Gli amplificatori di alta potenza sono componenti critici nei sistemi ottici moderni. "Per poterli impiegare più diffusamente, tali sistemi devono essere molto piccoli, analogamente all'elettronica micro, preferibilmente di circa millimetri, senza tuttavia ridurre le prestazioni. Inoltre, dovrebbero poter essere prodotti in massa e quindi a basso costo", afferma l'autore principale dello studio Neetesh Singh, che lavora nel gruppo DESY di fisica dei laser ultracorti e raggi X presso il Center for Free-Electron Laser Science (CFEL). Tuttavia, la miniaturizzazione incontra dei limiti, poiché un sistema ottico più piccolo può immagazzinare ed erogare meno energia e potenza. Finora non era stato possibile costruire amplificatori ottici di alta potenza così piccoli da poter essere integrati su un microchip. Invece, tali micro-sistemi sono stati finora dipendenti da amplificatori esterni, molto più grandi, da banco.
Nel nuovo studio, tuttavia, il team di Singh ha utilizzato per la prima volta un cosiddetto guidatore di onde a grande area di modalità (LMA), che aveva sviluppato in precedenza, per amplificare un segnale luminoso in uno spazio estremamente ridotto. La chiave è l'area della sezione trasversale del campo elettrico guidato dal guidatore di onde, chiamata "modalità". Nei recenti esperimenti, il team di Singh è riuscito ad aumentare la sezione trasversale delle modalità in un guidatore di onde fotonico in nitruro di silicio e ossido di alluminio, da un solo a 30 micrometri quadrati. In questo modo, la potenza in uscita è passata da alcune decine di milliwatt a oltre un watt.
Ciò è stato reso possibile da un design sofisticato della superficie del microchip, di soli quattro millimetri quadrati, su cui il segnale luminoso viene inviato attraverso un sottile guidatore di onde in nitruro di silicio, rivestito con uno strato di ossido di alluminio di spessore controllato. Il guidatore di onde in nitruro di silicio può attraversare più volte una regione chiamata LMA. Il segnale ottico, inizialmente piccolo, debole e guidato nel guidatore di onde, attraversa poi una regione appositamente progettata per allargarsi. "In questo modo, la modalità viene praticamente spremuta fuori dal guidatore di onde, ampliando notevolmente la sua sezione trasversale e facendola sembrare una nuvola che fluttua sopra lo strato di ossido di alluminio sopra il guidatore di onde", spiega Singh. "Tuttavia, rimane collegata al guidatore di onde originale come un palloncino di aria calda con il suo cestino."
Lo strato di ossido di alluminio è ricco di ioni di tulio, che vengono eccitati tramite una cosiddetta pompa ottica — un laser esterno — portandoli in uno stato eccitato, cioè ricco di energia.
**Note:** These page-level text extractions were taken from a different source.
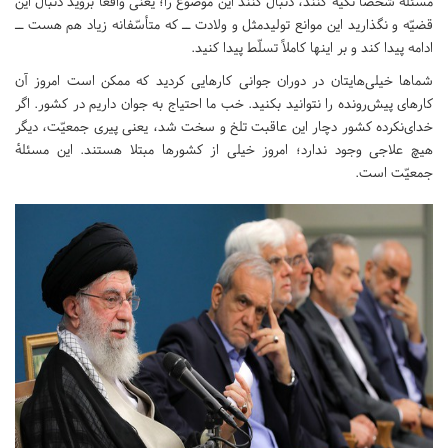
مسئله شخصاً تکیه کنند، دنبال کنند این موضوع را؛ یعنی واقعاً بروید دنبال این
قضیّه و نگذارید این موانع تولیدمثل و ولادت ــ که متأسّفانه زیاد هم هست ــ
ادامه پیدا کند و بر اینها کاملاً تسلّط پیدا کنید.
شماها خیلی‌هایتان در دوران جوانی کارهایی کردید که ممکن است امروز آن
کارهای پیش‌رونده را نتوانید بکنید. خب ما احتیاج به جوان داریم در کشور. اگر
خدای‌نکرده کشور دچار این عاقبت تلخ و سخت شد، یعنی پیری جمعیّت، دیگر
هیچ علاجی وجود ندارد؛ امروز خیلی از کشورها مبتلا هستند. این مسئلهٔ
جمعیّت است.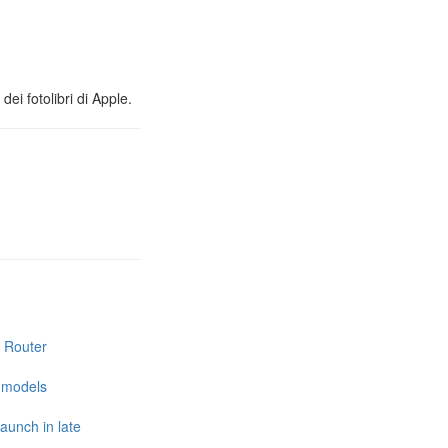
ei fotolibri di Apple.
i Router
e models
launch in late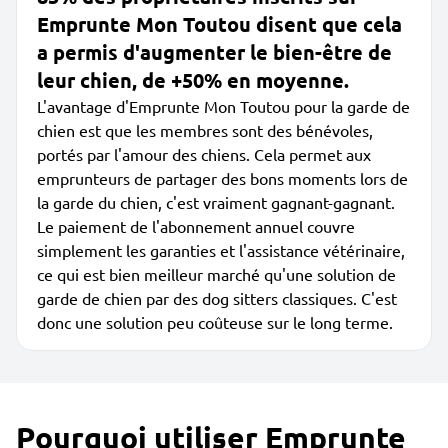
Emprunte Mon Toutou disent que cela
a permis d'augmenter le bien-être de
leur chien, de +50% en moyenne.
L'avantage d'Emprunte Mon Toutou pour la garde de
chien est que les membres sont des bénévoles,
portés par l'amour des chiens. Cela permet aux
emprunteurs de partager des bons moments lors de
la garde du chien, c'est vraiment gagnant-gagnant.
Le paiement de l'abonnement annuel couvre
simplement les garanties et l'assistance vétérinaire,
ce qui est bien meilleur marché qu'une solution de
garde de chien par des dog sitters classiques. C'est
donc une solution peu coûteuse sur le long terme.
Pourquoi utiliser Emprunte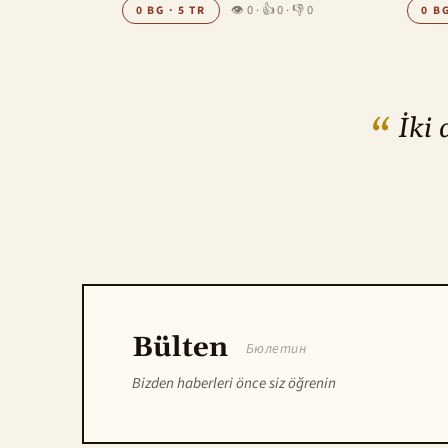
👁 0
·
👍 0
·
👎 0
0 BG · 5 TR
0 BG
İki 
Bülten
Бюлетин
Bizden haberleri önce siz öğrenin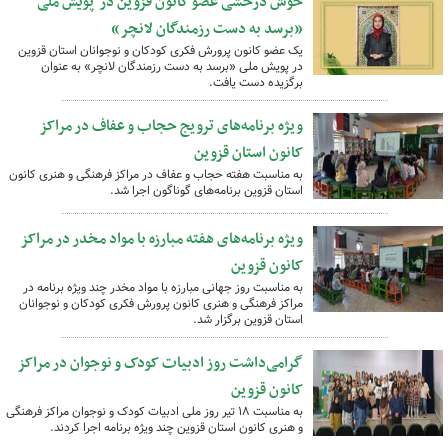
خوش درخشی عضو کانون قزوین در پویش ملی
«برسد به دست رزمندگان لانچر»
یک عضو کانون پرورش فکری کودکان و نوجوانان استان قزوین
در پویش ملی «برسد به دست رزمندگان لانچر» به عنوان
برگزیده دست یافت.
ویژه برنامه‌های ترویج حجاب و عفاف در مراکز
کانون استان قزوین
به مناسبت هفته حجاب و عفاف در مراکز فرهنگی و هنری کانون
استان قزوین برنامه‌های گوناگون اجرا شد.
ویژه برنامه‌های هفته مبارزه با مواد مخدر در مراکز
کانون قزوین
به مناسبت روز جهانی مبارزه با مواد مخدر چند ویژه برنامه در
مراکز فرهنگی و هنری کانون پرورش فکری کودکان و نوجوانان
استان قزوین برگزار شد.
گرامی‌داشت روز ادبیات کودک و نوجوان در مراکز
کانون قزوین
به مناسبت ۱۸ تیر روز ملی ادبیات کودک و نوجوان مراکز فرهنگی
و هنری کانون استان قزوین چند ویژه برنامه اجرا کردند.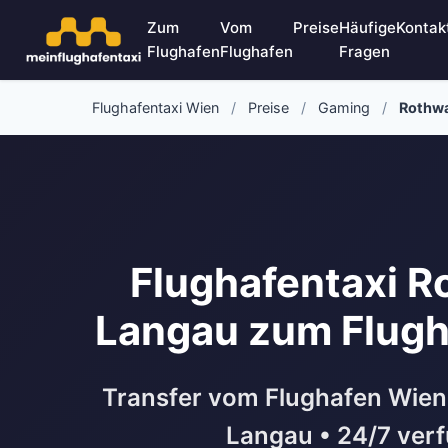
Zum
Vom
Preise
Häufige
Kontak
Flughafen
Flughafen
Fragen
Flughafentaxi Wien
/
Preise
/
Gaming
/
Rothwa
Flughafentaxi R
Langau zum Flugh
Transfer vom Flughafen Wien
Langau • 24/7 ver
Con questi ioni, i fotoni del segnale della modalità interagiscono in un'area relativamente ampia, chiamata "Large Mode Area" o "LMA". E proprio perché la modalità è così grande, i fotoni possono interagire con molti ioni energizzati, sottraendo loro energia: "Come un grande spazzaneve può raccogliere più neve in una sola passata rispetto a una piccola paletta, una grande modalità può contenere più ioni", afferma Singh.
Gli scienziati amplificano ulteriormente il segnale facendolo passare più volte attraverso la regione LMA. Per farlo, il guidatore di onde si espande di nuovo, richiamando la nuvola di segnale che fluttua sopra di esso nel guidatore di onde in nitruro di silicio, fa una curva di 180 gradi ai bordi del chip, re-invia il segnale attraverso la regione LMA e lo restringe di nuovo, così che la modalità venga nuovamente compressa nello strato energetico, per assorbire ancora più potenza.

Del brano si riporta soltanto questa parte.